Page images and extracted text
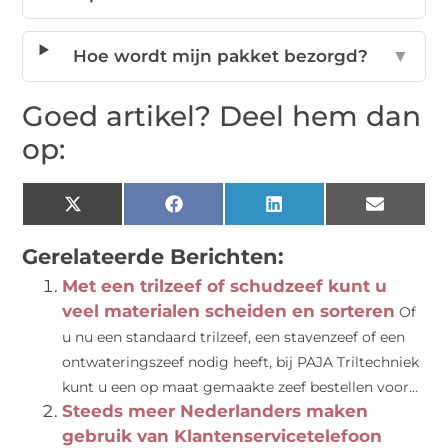
Hoe wordt mijn pakket bezorgd?
▼
Goed artikel? Deel hem dan
op:
X
Facebook
LinkedIn
Email
(Twitter)
Gerelateerde Berichten:
Met een trilzeef of schudzeef kunt u
veel materialen scheiden en sorteren
Of
u nu een standaard trilzeef, een stavenzeef of een
ontwateringszeef nodig heeft, bij PAJA Triltechniek
kunt u een op maat gemaakte zeef bestellen voor...
Steeds meer Nederlanders maken
gebruik van Klantenservicetelefoon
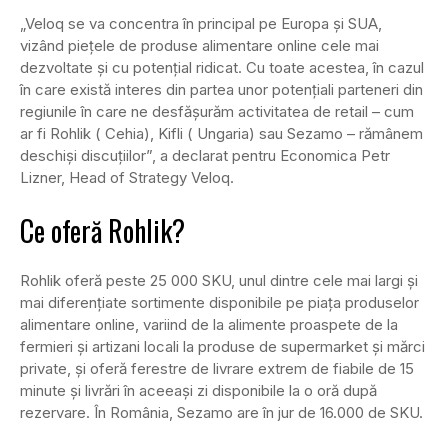
„Veloq se va concentra în principal pe Europa și SUA,
vizând piețele de produse alimentare online cele mai
dezvoltate și cu potențial ridicat. Cu toate acestea, în cazul
în care există interes din partea unor potențiali parteneri din
regiunile în care ne desfășurăm activitatea de retail – cum
ar fi Rohlik ( Cehia), Kifli ( Ungaria) sau Sezamo – rămânem
deschiși discuțiilor”, a declarat pentru Economica Petr
Lizner, Head of Strategy Veloq.
Ce oferă Rohlik?
Rohlik oferă peste 25 000 SKU, unul dintre cele mai largi și
mai diferențiate sortimente disponibile pe piața produselor
alimentare online, variind de la alimente proaspete de la
fermieri și artizani locali la produse de supermarket și mărci
private, și oferă ferestre de livrare extrem de fiabile de 15
minute și livrări în aceeași zi disponibile la o oră după
rezervare. În România, Sezamo are în jur de 16.000 de SKU.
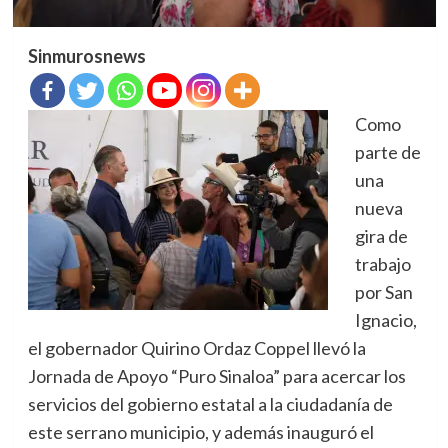
Sinmurosnews
Como
parte de
una
nueva
gira de
trabajo
por San
Ignacio,
el gobernador Quirino Ordaz Coppel llevó la
Jornada de Apoyo “Puro Sinaloa” para acercar los
servicios del gobierno estatal a la ciudadanía de
este serrano municipio, y además inauguró el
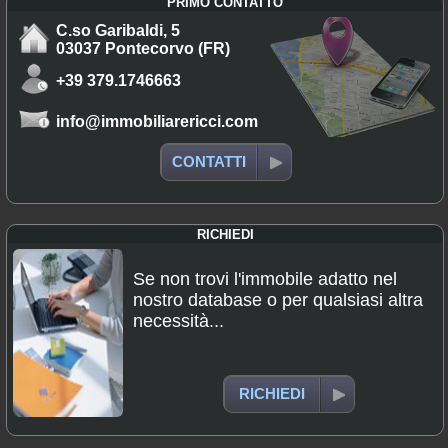
PRIMO CONTATTO
C.so Garibaldi, 5
03037 Pontecorvo (FR)
+39 379.1746663
info@immobiliarericci.com
CONTATTI
RICHIEDI
Se non trovi l'immobile adatto nel
nostro database o per qualsiasi altra
necessità...
RICHIEDI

### What the task asks
Bring together all lines of the entries above in which the string "Veloq" occurs.

### Your solution
„Veloq se va concentra în principal pe Europa și SUA,
Lizner, Head of Strategy Veloq.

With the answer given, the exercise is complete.